Mountain rescue radios – Storm in a teacup?

“What? Mountain rescue teams will have to pay £260,000 a year for radio use! I'm outraged!”

Is a common response to the current news story surrounding mountain rescue radios, but is that actually the case?

In reality, Mountain Rescue Teams (MRT) pay nothing for their radio spectrum use. Under a new pricing scheme currently under consultation by Ofcom, that charge will change to the sum total of... £0 . That's nothing, zilch, zip, diddly-squat. So what's the problem? There isn't one.

Radio fees are complex and Ofcom, just like all government quangos, have wrapped them up in a spaghetti bowl of language noodles. So let's see if we can untangle the mess.

Ofcom sets charges for radio spectrum use. The radio channels used by MRT's are assigned to, and paid for by, the Maritime and Coastguard Agency (MCA) which is an executive agency of the Department for Transport. The MCA is funded by general taxation. There are no plans to change this. So the charges for MRT's radio use are simply passed from one government agency (MCA) to another (Ofcom).

Simple enough? Where it gets more complex, is with the Royal National Lifeboats Institution (RNLI). Currently the RNLI has some free spectrum use (in the same way that MRTs do - specifically for their search and rescue operations) but has to pay for other parts of its radio usage, just like many other users.
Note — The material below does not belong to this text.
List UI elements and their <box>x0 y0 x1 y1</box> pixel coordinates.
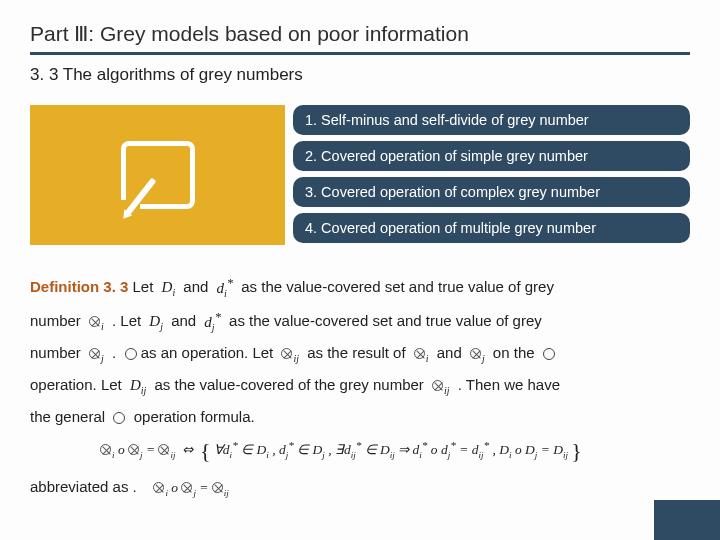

These other parts will be affected by a pricing change, although Ofcom estimates that the RNLI's annual fee will actually be reduced.

RNLI media relations manager Danielle Rush is quoted on Walesonline as saying:

The RNLI currently pays £40,000 in licence fees annually to Ofcom for the use of radio channels in our station/boathouse radios, lifeguard radios, launching vehicles and pager system”

According to the Ofcom website: “The RNLI may see its charges fall as a result of our proposal to offer a single, lower cost licence for multiple users... ...We estimate that, based on the RNLI's usage, its fee under the new arrangements would be less than £20,000.”

I spoke to Meleri Thomas at Ofcom, who stated:

Search and rescue teams will not be affected by the proposals for new fees.”

The only agency that could be affected by a change in fees is the MCA, and it is unlikely that they would set a new precedent and impose any charges on search and rescue teams such as MRT's. The reasoning behind Ofcom's change of pricing is to try and limit spectrum use (and possibly increase revenue) in the maritime and aeronautical sectors, of which the mountain rescue is a tiny fraction.

Whilst mountain rescue teams do face many difficulties, both with funding and with real dangers on the hillside, increased radio charges are, according to Ofcom, not one of them.